UPDATE 1-Stocks, Junk Bonds Could gain Despite Slowing U.S. Growth -BlackRock's Rieder

Wednesday, 09 March 2016 09:00 AM

(Adds Rieder quotes, context and byline)

By Trevor Hunnicutt

NEW YORK, March 8 (Reuters) - Stocks "can go up five, 10 percent, maybe" despite a slowing U.S. economy, BlackRock Inc's chief investment officer of global fixed income Rick Rieder said on Tuesday.

The market's negative attitude towards the high-yield corporate debt market - relative to higher-grade debt - has also created an investment opportunity, Rieder said at the Harbor Investment Conference in New York.

He said a rally in gold could continue as central banks push interest rates globally into negative territory, which erodes investors' savings.

Investors are expecting the European Central Bank to announce more monetary stimulus measures on Thursday to boost ultra-low inflation and sluggish growth in the euro zone.

"Gold is mispriced by two or three hundred euros if we're going to go down the road of growing the balance sheet" of the central bank, he said. "Money is going to go into gold."

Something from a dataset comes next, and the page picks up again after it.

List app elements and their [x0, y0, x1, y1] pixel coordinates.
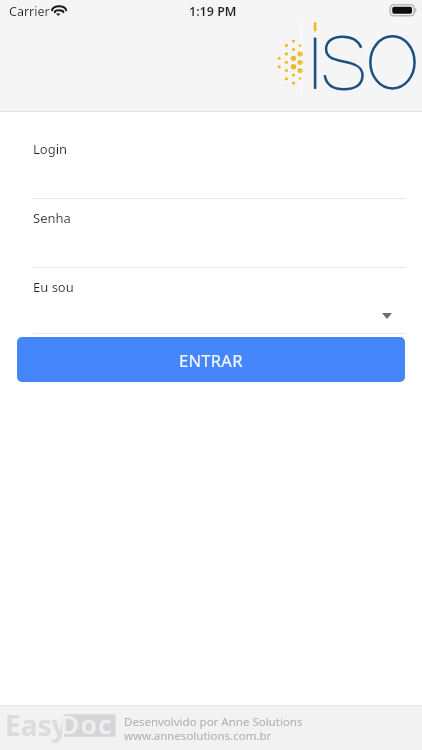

Rieder also expects the U.S. Federal Reserve to hike the benchmark interest rate it controls one or two times this year, he said on CNBC, including once in June. And he said the bank's use of an aggressive stimulus policy called quantitative easing, or Q.E., is not out of the question.

"I hear people speak about the Fed may ultimately do Q.E. again; I don't think that's a crazy concept," said Rieder, whose recent remarks on the U.S. economy had been more optimistic. "The world is slowing. I think the U.S. economy is going to slow."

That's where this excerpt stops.